(Beginning of Input records)
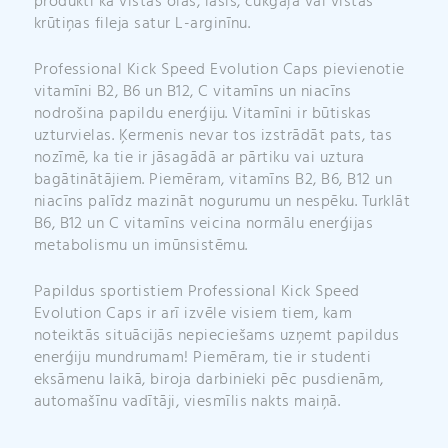
produkti kā vistas olas, lasis, cūkgaļa vai vistas
krūtiņas fileja satur L-arginīnu.
Professional Kick Speed Evolution Caps pievienotie
vitamīni B2, B6 un B12, C vitamīns un niacīns
nodrošina papildu enerģiju. Vitamīni ir būtiskas
uzturvielas. Ķermenis nevar tos izstrādāt pats, tas
nozīmē, ka tie ir jāsagādā ar pārtiku vai uztura
bagātinātājiem. Piemēram, vitamīns B2, B6, B12 un
niacīns palīdz mazināt nogurumu un nespēku. Turklāt
B6, B12 un C vitamīns veicina normālu enerģijas
metabolismu un imūnsistēmu.
Papildus sportistiem Professional Kick Speed
Evolution Caps ir arī izvēle visiem tiem, kam
noteiktās situācijās nepieciešams uzņemt papildus
enerģiju mundrumam! Piemēram, tie ir studenti
eksāmenu laikā, biroja darbinieki pēc pusdienām,
automašīnu vadītāji, viesmīlis nakts maiņā.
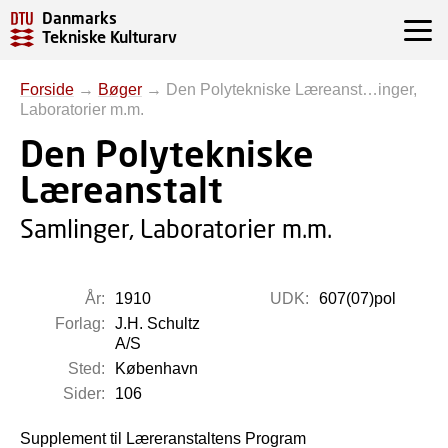
Danmarks
Tekniske Kulturarv
Forside
→
Bøger
→
Den Polytekniske Læreanst…inger,
Laboratorier m.m.
Den Polytekniske
Læreanstalt
Samlinger, Laboratorier m.m.
År:
1910
UDK:
607(07)pol
Forlag:
J.H. Schultz
A/S
Sted:
København
Sider:
106
Supplement til Læreranstaltens Program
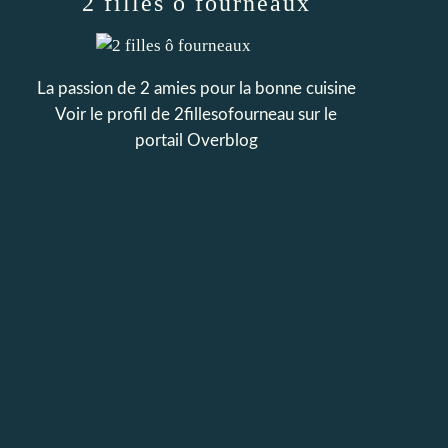
2 filles ô fourneaux
La passion de 2 amies pour la bonne cuisine
Voir le profil de
2fillesofourneau
sur le
portail Overblog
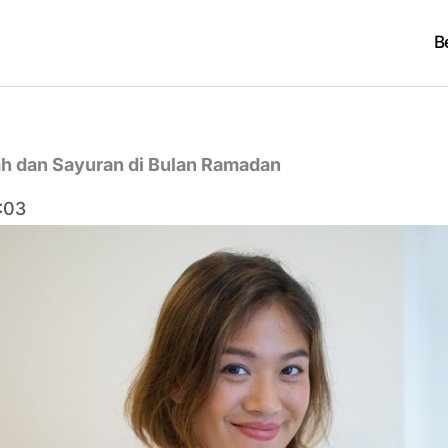
B
h dan Sayuran di Bulan Ramadan
:03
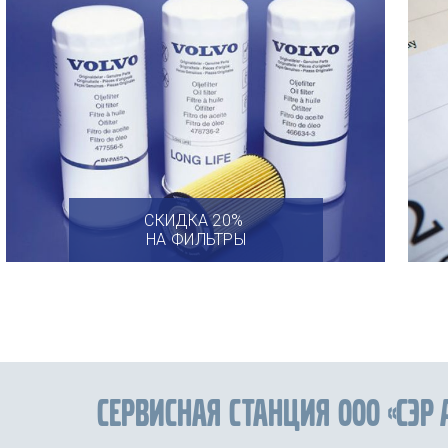
СКИДКА 20%
НА ФИЛЬТРЫ
Сервисная станция ООО «СЭР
(End of Input records)
Go through the material and set it down again exactly, but without any pictures.

produkti kā vistas olas, lasis, cūkgaļa vai vistas
krūtiņas fileja satur L-arginīnu.
Professional Kick Speed Evolution Caps pievienotie
vitamīni B2, B6 un B12, C vitamīns un niacīns
nodrošina papildu enerģiju. Vitamīni ir būtiskas
uzturvielas. Ķermenis nevar tos izstrādāt pats, tas
nozīmē, ka tie ir jāsagādā ar pārtiku vai uztura
bagātinātājiem. Piemēram, vitamīns B2, B6, B12 un
niacīns palīdz mazināt nogurumu un nespēku. Turklāt
B6, B12 un C vitamīns veicina normālu enerģijas
metabolismu un imūnsistēmu.
Papildus sportistiem Professional Kick Speed
Evolution Caps ir arī izvēle visiem tiem, kam
noteiktās situācijās nepieciešams uzņemt papildus
enerģiju mundrumam! Piemēram, tie ir studenti
eksāmenu laikā, biroja darbinieki pēc pusdienām,
automašīnu vadītāji, viesmīlis nakts maiņā.
Danmarks
Tekniske Kulturarv
Forside
→
Bøger
→
Den Polytekniske Læreanst…inger,
Laboratorier m.m.
Den Polytekniske
Læreanstalt
Samlinger, Laboratorier m.m.
År:
1910
UDK:
607(07)pol
Forlag:
J.H. Schultz
A/S
Sted:
København
Sider:
106
Supplement til Læreranstaltens Program
2 filles ô fourneaux
La passion de 2 amies pour la bonne cuisine
Voir le profil de
2fillesofourneau
sur le
portail Overblog
B
h dan Sayuran di Bulan Ramadan
:03
СКИДКА 20%
НА ФИЛЬТРЫ
Сервисная станция ООО «СЭР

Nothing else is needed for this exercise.